Sono 670 i beni immobili confiscati venduti per pagare i creditori in buona fede, 288 solo nel 2022. È quanto si legge nell’ultima Relazione dell’Agenzia nazionale per l’amministrazione e la destinazione dei beni sequestrati e confiscati alla criminalità organizzata, relativa all’attività svolta nel 2022. Si tratta del 3% degli oltre 21mila beni immobili già destinati (altri 22mila sono ancora in gestione all’Agenzia), 17mila dei quali assegnati agli enti locali e tra questi 12mila per finalità sociali. La regione con più beni venduti è la Sicilia con 238, numeri scontati visto che è anche la regione con più beni confiscati.

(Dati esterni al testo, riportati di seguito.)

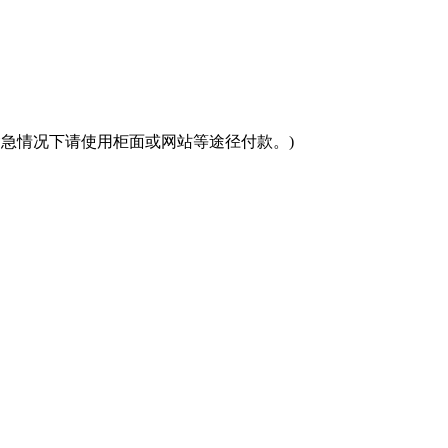
(紧急情况下请使用柜面或网站等途径付款。)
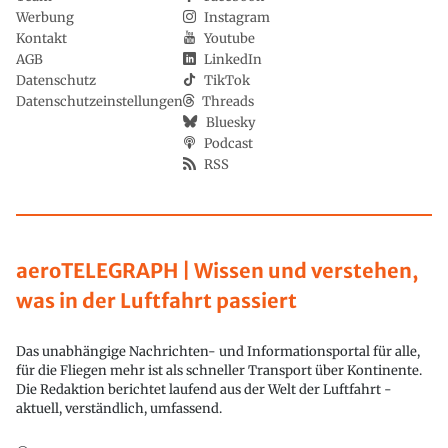
Werbung
Instagram
Kontakt
Youtube
AGB
LinkedIn
Datenschutz
TikTok
Datenschutzeinstellungen
Threads
Bluesky
Podcast
RSS
aeroTELEGRAPH | Wissen und verstehen,
was in der Luftfahrt passiert
Das unabhängige Nachrichten- und Informationsportal für alle,
für die Fliegen mehr ist als schneller Transport über Kontinente.
Die Redaktion berichtet laufend aus der Welt der Luftfahrt -
aktuell, verständlich, umfassend.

Seguono Lombardia con 121, Calabria con 101, Liguria con 54, Emilia Romagna con 50. Non c’è da stupirsi che tra i primi posti ci siano tre regioni del CentroNord. Infatti in vendita vanno beni di valore, in buone condizioni, e proprio per questo con molte probabilità di trovare acquirenti. Ed è ben noto che le mafie investono molto e bene al CentroNord.
Ce lo spiega Tatiana Giannone, responsabile del settore beni confiscati dell’associazione Libera. «Non c’è niente di irregolare in tutto questo. Si tratta delle aste che, purtroppo, fa stabilmente l’Agenzia per soddisfare i creditori in buona fede. I beni da vendere vengono scelti sulla base della disponibilità, cioè devono essere beni che non hanno nessun tipo di gravame addosso, dunque liberi per la vendita. L’Agenzia ha un elenco di quelli che in quel momento sono liberi e disponibili e in base al credito che si deve recuperare si sceglie che tipo di bene». Solo una questione economica, purtroppo. «Non si guarda al valore simbolico del bene confiscato, ma quanto vale e quando si deve restituire al venditore. Certo non si tratta di ruderi ma immobili che garantiscano soldi utili per pagare i creditori. Beni che l’Agenzia tiene “in cassaforte”, riservati ai creditori in buona fede. Così non appena arriva un creditore in buona fede possono essere messi all’asta e venduti per soddisfarlo». Beni che non vengono svenduti, ma che vanno all’asta per il valore effettivo, non vanno al ribasso. Nessun regalo agli acquirenti (peraltro alcune aste, anche recenti, sono andate deserte). Il problema è un altro e non di poco conto. «Si passa sopra all’idea del valore simbolico di un bene non si fa nessuna valutazione su quanto quel bene possa essere riutilizzato o meno. Paradossalmente essendo tutti beni in buono stato, come è possibile vedere sul sito dell’Agenzia, avrebbero invece molte possibilità di essere riutilizzati». E invece si vendono proprio i beni migliori, quelli che proprio per le buone condizioni di conservazione sarebbero molto utili per i fini sociali previsti dalla legge 109 del 1996, fortemente sostenuta da Libera con la raccolta di un milione di firme.
Ma c’è un’altra strada per garantire i creditori in buona fede? Libera ha da tempo avanzato una proposta. «Noi diciamo da tempo che dovrebbe essere utilizzato il Fug, il Fondo unico giustizia, in cui confluiscono somme, conti bancari, rapporti finanziari e assicurativi confiscati alla criminalità organizzata». Si tratta di tantissimi soldi, attualmente più di 5 miliardi di euro. Finiscono a ministeri della Giustizia e dell’Interno e all’Agenzia, ad esempio per risarcire i familiari delle vittime innocenti o le vittime del racket. «Ma non c’è una tracciabilità trasparente e noi lo denunciamo da tempo. Visto che nel Fondo ci sono soldi ancora nella fase di sequestro non definitivo e quindi non immediatamente spendibili, chiediamo che il Fug sia messo a garanzia di un fondo pubblico per soddisfare i creditori in buona fede, evitando così la vendita dei beni confiscati». Che sicuramente aumenterà. «Più le mafie fanno investimenti economici aziendali e più aumenteranno i creditori in buona fede. Se prima compravano terreni, sui quali non c’erano creditori, ora con le aziende i creditori sono automatici. Quindi aumenteranno queste aste. Ed è necessario intervenire. Lo ripeto, nelle attuali vendite non c’è niente di irregolare, ma sicuramente sono inopportune e vanno contro le finalità del riutilizzo sociale dei beni tolti alle mafie».